REALM: An RGB and Event Aligned Latent Manifold for Cross-Modal Perception
For researchers in event-based vision, REALM provides a general-purpose cross-modal framework that eliminates task-specific training, enabling direct use of powerful RGB models for event data.
REALM learns a shared latent space between RGB and event data using LoRA to adapt event representations to frozen RGB foundation models, enabling zero-shot transfer of image-trained decoders to events. It achieves state-of-the-art performance in wide-baseline feature matching.
Event cameras provide several unique advantages over standard frame-based sensors, including high temporal resolution, low latency, and robustness to extreme lighting. However, existing learning-based approaches for event processing are typically confined to narrow, task-specific silos and lack the ability to generalize across modalities.
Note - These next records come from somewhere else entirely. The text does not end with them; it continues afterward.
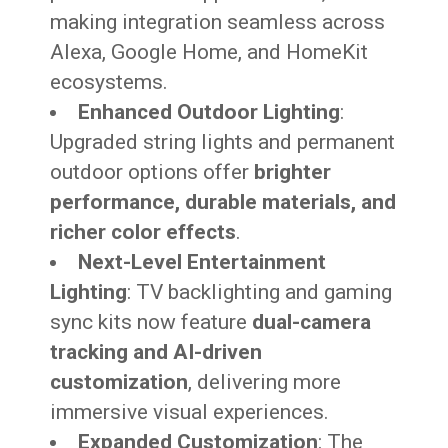
making integration seamless across
Alexa, Google Home, and HomeKit
ecosystems.
Enhanced Outdoor Lighting
:
Upgraded string lights and permanent
outdoor options offer
brighter
performance, durable materials, and
richer color effects
.
Next-Level Entertainment
Lighting
: TV backlighting and gaming
sync kits now feature
dual-camera
tracking and AI-driven
customization
, delivering more
immersive visual experiences.
Expanded Customization
: The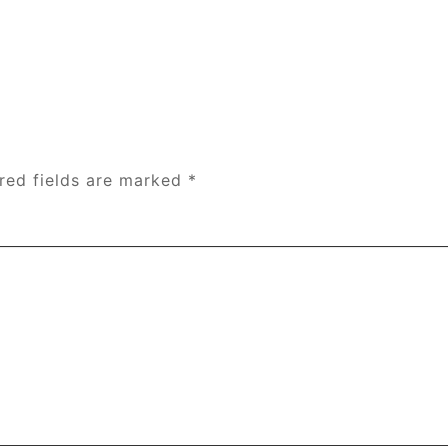
red fields are marked
*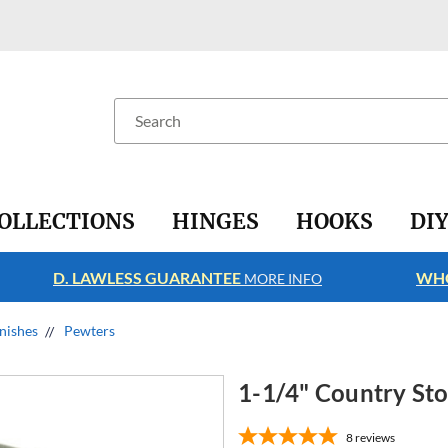
Search
OLLECTIONS
HINGES
HOOKS
DI
D. LAWLESS GUARANTEE
WHO
MORE INFO
nishes
Pewters
1-1/4" Country St
8
reviews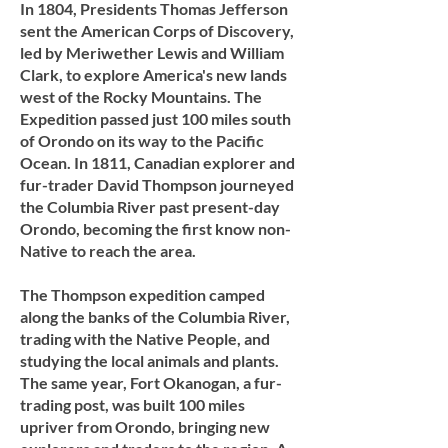
In 1804, Presidents Thomas Jefferson
sent the American Corps of Discovery,
led by Meriwether Lewis and William
Clark, to explore America's new lands
west of the Rocky Mountains. The
Expedition passed just 100 miles south
of Orondo on its way to the Pacific
Ocean. In 1811, Canadian explorer and
fur-trader David Thompson journeyed
the Columbia River past present-day
Orondo, becoming the first know non-
Native to reach the area.​​
The Thompson expedition camped
along the banks of the Columbia River,
trading with the Native People, and
studying the local animals and plants.
The same year, Fort Okanogan, a fur-
trading post, was built 100 miles
upriver from Orondo, bringing new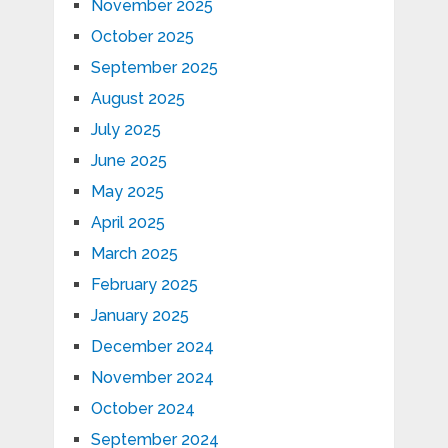
November 2025
October 2025
September 2025
August 2025
July 2025
June 2025
May 2025
April 2025
March 2025
February 2025
January 2025
December 2024
November 2024
October 2024
September 2024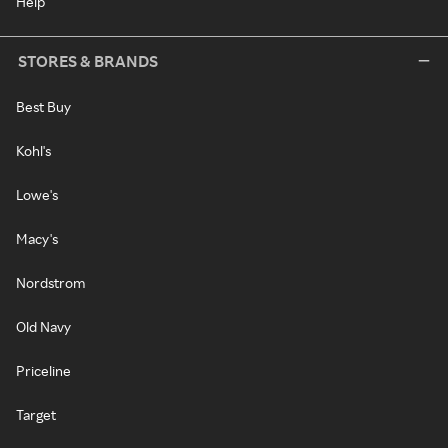
Help
STORES & BRANDS
Best Buy
Kohl's
Lowe's
Macy's
Nordstrom
Old Navy
Priceline
Target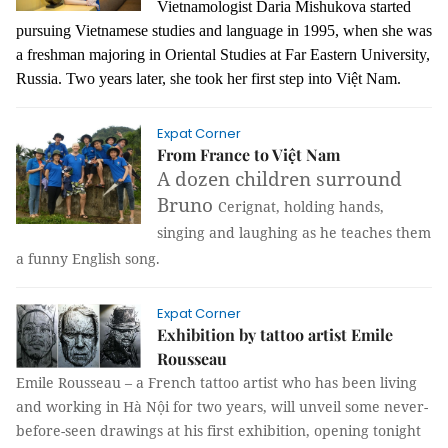
Vietnamologist Daria Mishukova started
pursuing Vietnamese studies and language in 1995, when she was
a freshman majoring in Oriental Studies at Far Eastern University,
Russia. Two years later, she took her first step into Việt Nam.
Expat Corner
From France to Việt Nam
A dozen children surround
Bruno
Cerignat, holding hands,
singing and laughing as he teaches them
a funny English song.
Expat Corner
Exhibition by tattoo artist Emile
Rousseau
Emile Rousseau – a French tattoo artist who has been living
and working in Hà Nội for two years, will unveil some never-
before-seen drawings at his first exhibition, opening tonight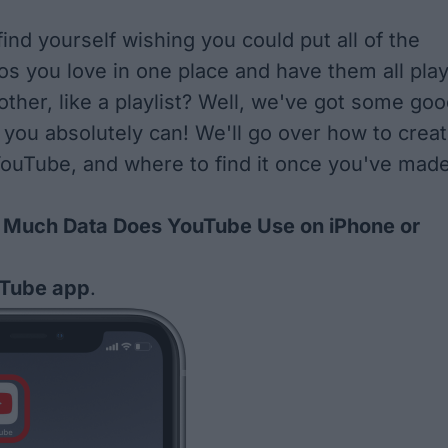
ind yourself wishing you could put all of the
s you love in one place and have them all pla
other, like a playlist? Well, we've got some go
 you absolutely can! We'll go over how to crea
 YouTube, and where to find it once you've mad
Much Data Does YouTube Use on iPhone or
Tube app
.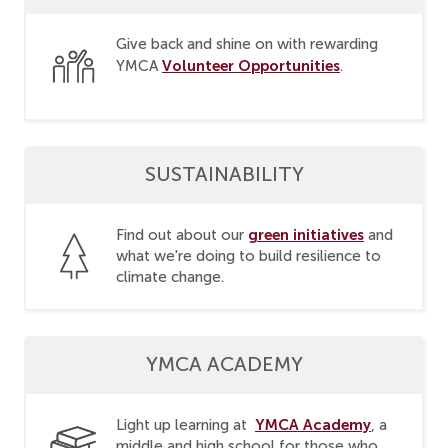
Give back and shine on with rewarding
Volunteer Opportunities
YMCA
.
SUSTAINABILITY
green initiatives
Find out about our
and
what we're doing to build resilience to
climate change.
YMCA ACADEMY
YMCA Academy
Light up learning at
, a
middle and high school for those who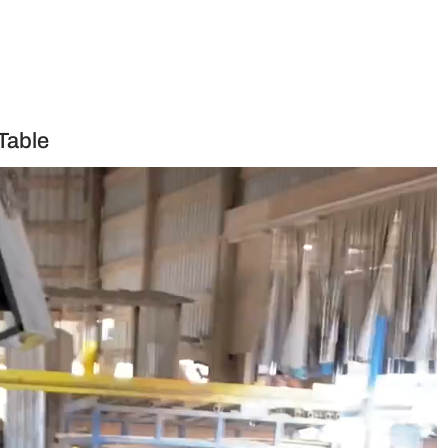
Table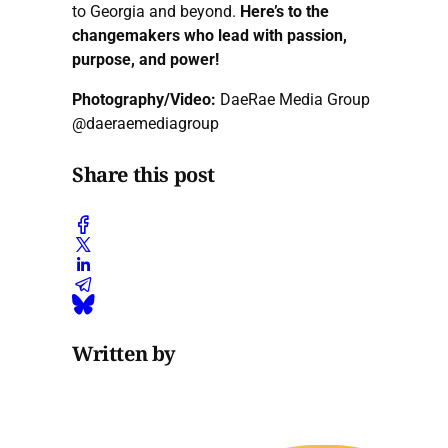
to Georgia and beyond.
Here’s to the
changemakers who lead with passion,
purpose, and power!
Photography/Video:
DaeRae Media Group
@daeraemediagroup
Share this post
Written by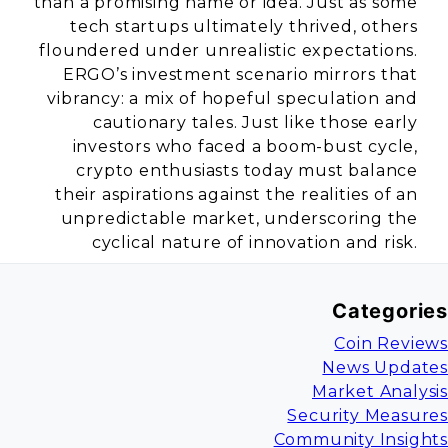
than a promising name or idea. Just as some
tech startups ultimately thrived, others
floundered under unrealistic expectations.
ERGO’s investment scenario mirrors that
vibrancy: a mix of hopeful speculation and
cautionary tales. Just like those early
investors who faced a boom-bust cycle,
crypto enthusiasts today must balance
their aspirations against the realities of an
unpredictable market, underscoring the
cyclical nature of innovation and risk.
Categories
Coin Reviews
News Updates
Market Analysis
Security Measures
Community Insights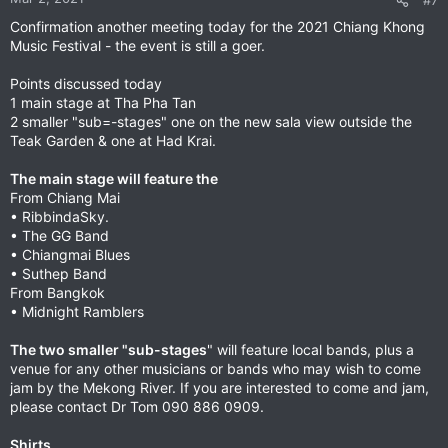
#7
s
Confirmation another meeting today for the 2021 Chiang Khong
:
Music Festival - the event is still a goer.
Points discussed today
1 main stage at Tha Pha Tan
2 smaller "sub=-stages" one on the new sala view outside the
Teak Garden & one at Had Krai.
The main stage will feature the
From Chiang Mai
• RibbindaSky.
• The GG Band
• Chiangmai Blues
• Suthep Band
From Bangkok
• Midnight Ramblers
The two smaller "sub-stages
" will feature local bands, plus a
venue for any other musicians or bands who may wish to come
jam by the Mekong River. If you are interested to come and jam,
please contact Dr Tom 090 886 0909.
Shirts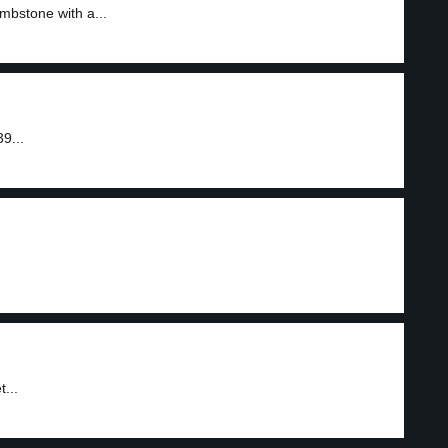
mbstone with a...
9...
...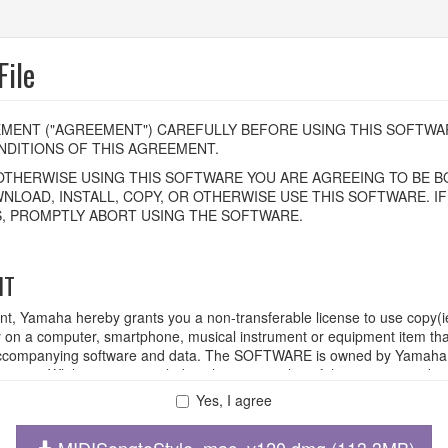
ile
MENT ("AGREEMENT") CAREFULLY BEFORE USING THIS SOFTWAR
DITIONS OF THIS AGREEMENT.
OTHERWISE USING THIS SOFTWARE YOU ARE AGREEING TO BE BO
NLOAD, INSTALL, COPY, OR OTHERWISE USE THIS SOFTWARE. I
, PROMPTLY ABORT USING THE SOFTWARE.
HT
ent, Yamaha hereby grants you a non-transferable license to use copy(i
n a computer, smartphone, musical instrument or equipment item tha
ompanying software and data. The SOFTWARE is owned by Yamaha and
rovisions. While you are entitled to claim ownership of the storage med
ll continue to be protected under relevant copyrights.
Yes, I agree
MIDISongtoStyle_mac_v120.dmg (113.3MB)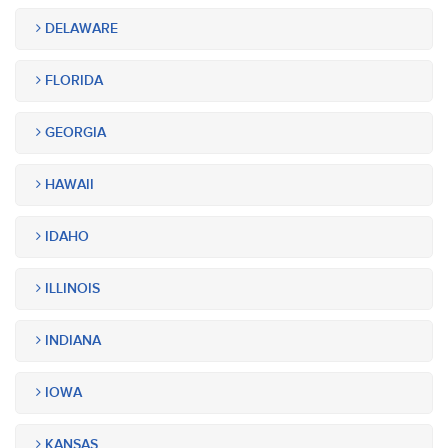
DELAWARE
FLORIDA
GEORGIA
HAWAII
IDAHO
ILLINOIS
INDIANA
IOWA
KANSAS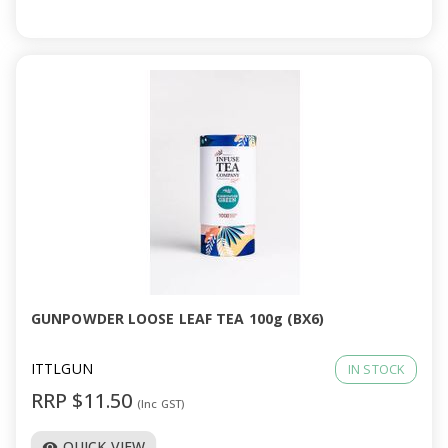
GUNPOWDER LOOSE LEAF TEA 100g (BX6)
ITTLGUN
IN STOCK
RRP $11.50
(Inc GST)
QUICK VIEW
visibility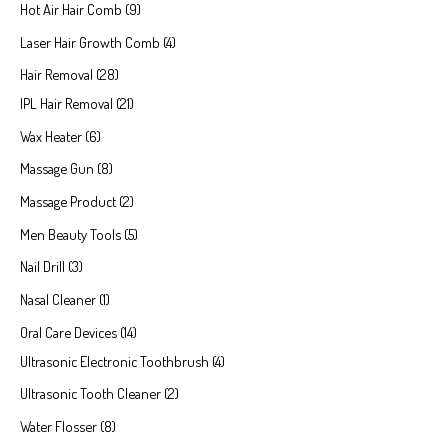
Hot Air Hair Comb
9
Laser Hair Growth Comb
4
Hair Removal
28
IPL Hair Removal
21
Wax Heater
6
Massage Gun
8
Massage Product
2
Men Beauty Tools
5
Nail Drill
3
Nasal Cleaner
1
Oral Care Devices
14
Ultrasonic Electronic Toothbrush
4
Ultrasonic Tooth Cleaner
2
Water Flosser
8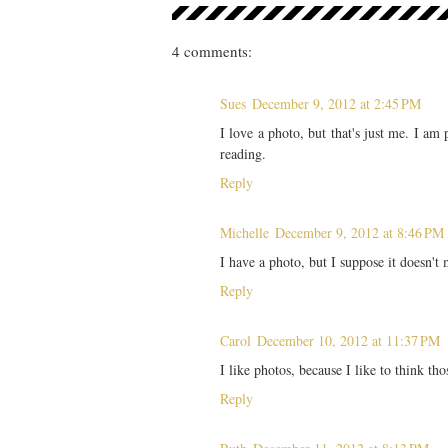
4 comments:
Sues
December 9, 2012 at 2:45 PM
I love a photo, but that's just me. I am 
reading.
Reply
Michelle
December 9, 2012 at 8:46 PM
I have a photo, but I suppose it doesn't 
Reply
Carol
December 10, 2012 at 11:37 PM
I like photos, because I like to think th
Reply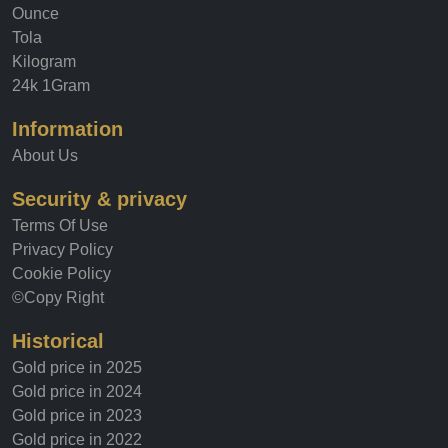
Ounce
Tola
Kilogram
24k 1Gram
Information
About Us
Security & privacy
Terms Of Use
Privacy Policy
Cookie Policy
©Copy Right
Historical
Gold price in 2025
Gold price in 2024
Gold price in 2023
Gold price in 2022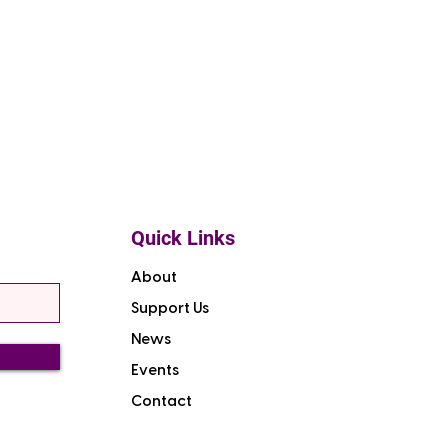
Quick Links
About
Support Us
News
Events
Contact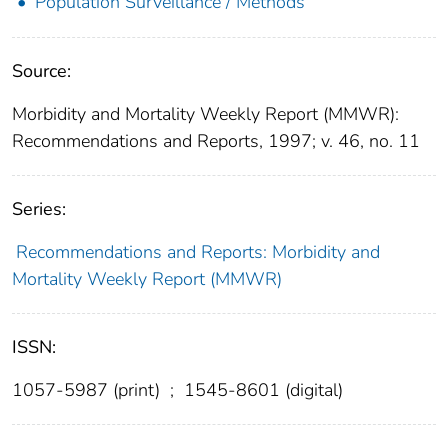
Population Surveillance / Methods
Source:
Morbidity and Mortality Weekly Report (MMWR):
Recommendations and Reports, 1997; v. 46, no. 11
Series:
Recommendations and Reports: Morbidity and
Mortality Weekly Report (MMWR)
ISSN:
1057-5987 (print)
;
1545-8601 (digital)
We address this gap with REALM, a cross-modal framework that learns an RGB and Event Aligned Latent Manifold by projecting event representations into the pretrained latent space of RGB foundation models. Instead of task-specific training, we leverage low-rank adaptation (LoRA) to bridge the modality gap, effectively unlocking the geometric and semantic priors of frozen RGB backbones for asynchronous event streams. We demonstrate that REALM effectively maps events into the ViT-based foundation latent space. Our method allows us to perform downstream tasks like depth estimation and semantic segmentation by simply transferring linear heads trained on the RGB teacher. Most significantly, REALM enables the direct, zero-shot application of complex, frozen image-trained decoders, such as MASt3R, to raw event data. We demonstrate state-of-the-art performance in wide-baseline feature matching, significantly outperforming specialized architectures. Code and models are available upon acceptance.